Jackson's nomination flamed out over charges that he lacked managerial experience and allegations -- never proven -- that he drank on the job and mishandled prescriptions. He withdrew his name from consideration.

The nomination of Wilkie was Trump's latest surprise move in his oversight of the VA, which he had pledged to reform during the presidential campaign. Veterans were believed to have been one of his main constituencies in defeating Hillary Clinton.

His nomination of Shulkin, who became the only holdover from the Obama administration in his cabinet, was also a surprise. Trump had interviewed several other candidates before settling on Shulkin.

In his short time at the VA, Wilkie has lined up with the Trump administration's push to expand private health care options for veterans. On Wednesday. Wilkie announced the signing of a 10-year, $10 billion contract with Cerner Corp. to provide the VA for the first time with electronic health records.

Major Veterans Service Organizations (VSOs) had previously expressed concerns that a rapid expansion of private care options could lead to the "privatization" of the VA, but their initial reaction to Wilkie's nomination was positive.

Garry Augustine, executive director of the Washington headquarters of Disabled American Veterans, said that Wilkie as acting secretary "has taken it upon himself to work closely with the VSO community to better understand the needs facing our nation's heroes."

Rep. Phil Roe, R-Tennessee, chairman of the House Veterans Affairs Committee, said in a statement: "I commend President Trump for this selection and believe Acting Secretary Wilkie would be an effective permanent secretary."

Roe said Wilkie had been "instrumental" in lining up support for the VA Mission Act, which passed overwhelmingly in the House on Wednesday. The bill, which has bipartisan support in the Senate, would provide $5.2 billion to extend and reform the current Veterans Choice Program on private-care options.

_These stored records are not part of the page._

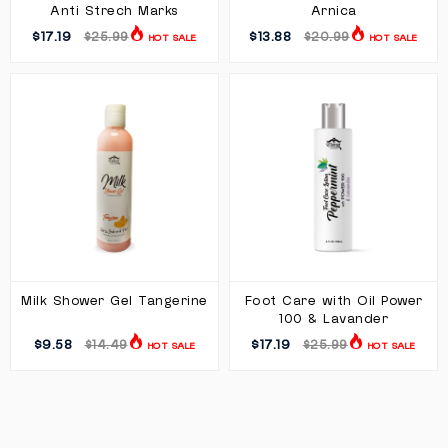
Anti Strech Marks
Arnica
$17.19
$13.88
$25.99
$20.99
HOT SALE
HOT SALE
Milk Shower Gel Tangerine
Foot Care with Oil Power
100 & Lavander
$9.58
$17.19
$14.49
$25.99
HOT SALE
HOT SALE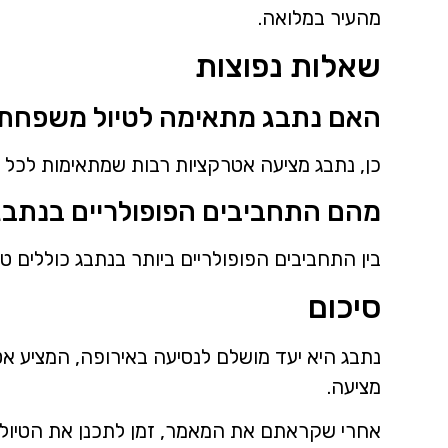
מהעיר במלואה.
שאלות נפוצות
האם נתבג מתאימה לטיול משפחתי
כן, נתבג מציעה אטרקציות רבות שמתאימות לכל 
מהם התחביבים הפופולריים בנתבג
בין התחביבים הפופולריים ביותר בנתבג כוללים טיו
סיכום
נתבג היא יעד מושלם לנסיעה באירופה, המציע אטר
מציעה.
אחרי שקראתם את המאמר, זמן לתכנן את הטיול ל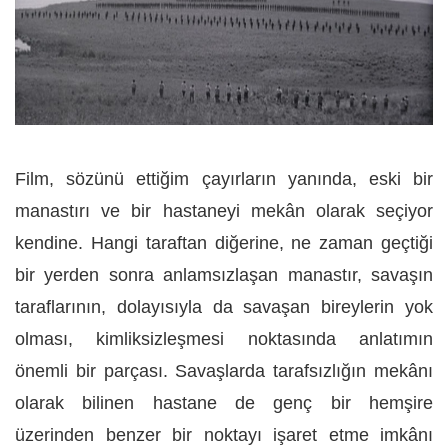
Film, sözünü ettiğim çayırların yanında, eski bir
manastırı ve bir hastaneyi mekân olarak seçiyor
kendine. Hangi taraftan diğerine, ne zaman geçtiği
bir yerden sonra anlamsızlaşan manastır, savaşın
taraflarının, dolayısıyla da savaşan bireylerin yok
olması, kimliksizleşmesi noktasında anlatımın
önemli bir parçası. Savaşlarda tarafsızlığın mekânı
olarak bilinen hastane de genç bir hemşire
üzerinden benzer bir noktayı işaret etme imkânı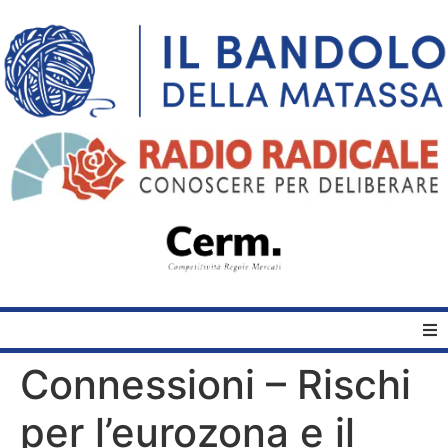
Connessioni – Rischi
Home
per l’eurozona e il
Quelli del Bandolo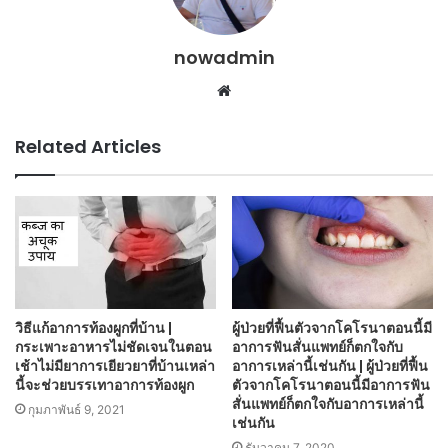
nowadmin
Website
Related Articles
วิธีแก้อาการท้องผูกที่บ้าน |
ผู้ป่วยที่ฟื้นตัวจากโคโรนาตอนนี้มี
กระเพาะอาหารไม่ชัดเจนในตอน
อาการฟันสั่นแพทย์ก็ตกใจกับ
เช้าไม่มียาการเยียวยาที่บ้านเหล่า
อาการเหล่านี้เช่นกัน | ผู้ป่วยที่ฟื้น
นี้จะช่วยบรรเทาอาการท้องผูก
ตัวจากโคโรนาตอนนี้มีอาการฟัน
สั่นแพทย์ก็ตกใจกับอาการเหล่านี้
กุมภาพันธ์ 9, 2021
เช่นกัน
ธันวาคม 7, 2020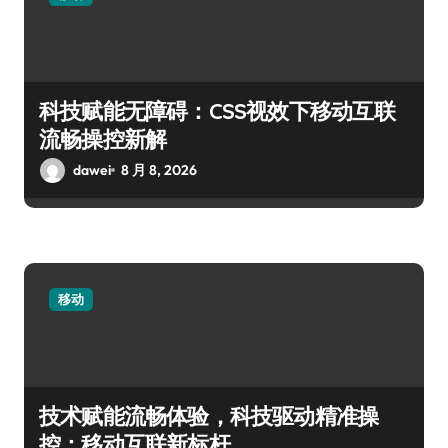
科技赋能无障碍：CSS视效下移动互联
流畅操控新解
dawei
8 月 8, 2026
移动
技术赋能流畅体验，科技驱动精准操
控：移动互联新标杆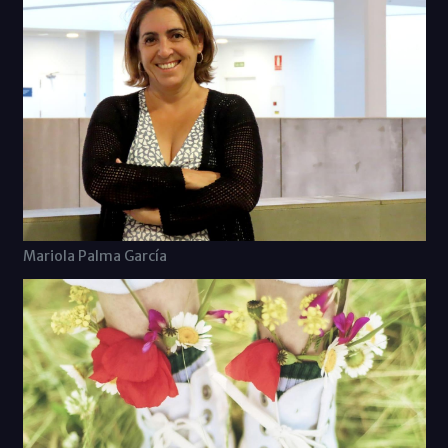
Mariola Palma García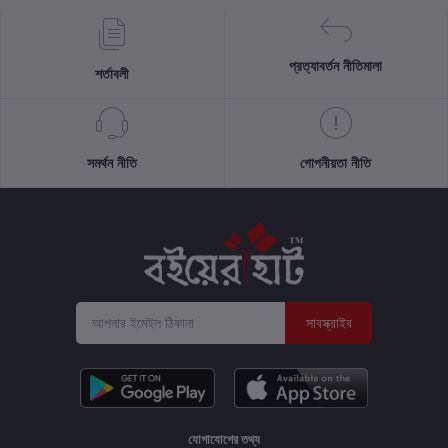
প্রত্যাবর্তন নীতিমালা
শর্তাবলী
সমর্থন নীতি
গোপনীয়তা নীতি
সাবস্ক্রাইব
যোগাযোগের তথ্য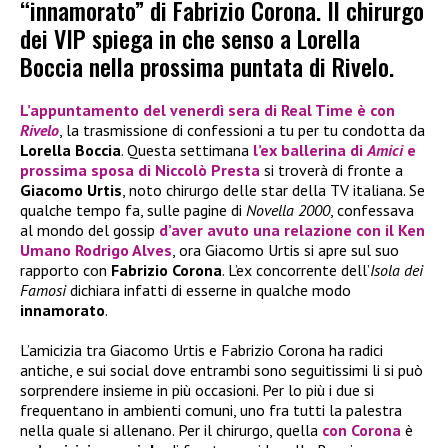
“innamorato” di Fabrizio Corona. Il chirurgo
dei VIP spiega in che senso a Lorella
Boccia nella prossima puntata di Rivelo.
L’appuntamento del venerdì sera di Real Time è con
Rivelo
, la trasmissione di confessioni a tu per tu condotta da
Lorella Boccia
. Questa settimana
l’ex ballerina di
Amici
e
prossima sposa di Niccolò Presta
si troverà di fronte a
Giacomo Urtis
, noto chirurgo delle star della TV italiana. Se
qualche tempo fa, sulle pagine di
Novella 2000
, confessava
al mondo del gossip
d’aver avuto una relazione con il Ken
Umano Rodrigo Alves
, ora Giacomo Urtis si apre sul suo
rapporto con
Fabrizio Corona
. L’ex concorrente dell’
Isola dei
Famosi
dichiara infatti di esserne in qualche modo
innamorato
.
L’amicizia tra Giacomo Urtis e Fabrizio Corona ha radici
antiche, e sui social dove entrambi sono seguitissimi li si può
sorprendere insieme in più occasioni. Per lo più i due si
frequentano in ambienti comuni, uno fra tutti la palestra
nella quale si allenano. Per il chirurgo, quella
con Corona
è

The two-million-member American Legion noted that the VA had been without a permanent secretary for 51 days as of Friday, and urged the Senate to schedule a confirmation hearing on Wilkie's nomination quickly.

In a statement, Denise Rohan, national commander of the Legion, also said that the signing Thursday of the electronic health records contract was "an important down payment on the strategic future of the VA. We commend the acting secretary for completing this important deal."

Wilkie, 55, an intelligence officer in the Navy Reserve, is a lawyer with experience on Capitol Hill and at the White House.

He received his bachelor's degree from Wake Forest University in North Carolina and a law degree from Loyola University School of Law in New Orleans. He received Master of Laws in International and Comparative Law from Georgetown University Law Center in Washington, D.C.

Wilkie's first work in Congress was as counsel to then-Sen. Jesse Helms, R-North Carolina. He later worked at the White House as a senior policy adviser to then-National Security Adviser Condoleezza Rice.

Wilkie has already been confirmed by the Senate twice for Pentagon posts, which is expected to improve his chances to become VA secretary.

He previously served in the Pentagon as assistant secretary of defense for legislative affairs during the administration of President George W. Bush. He began serving as undersecretary for personnel and readiness last Nov. 30.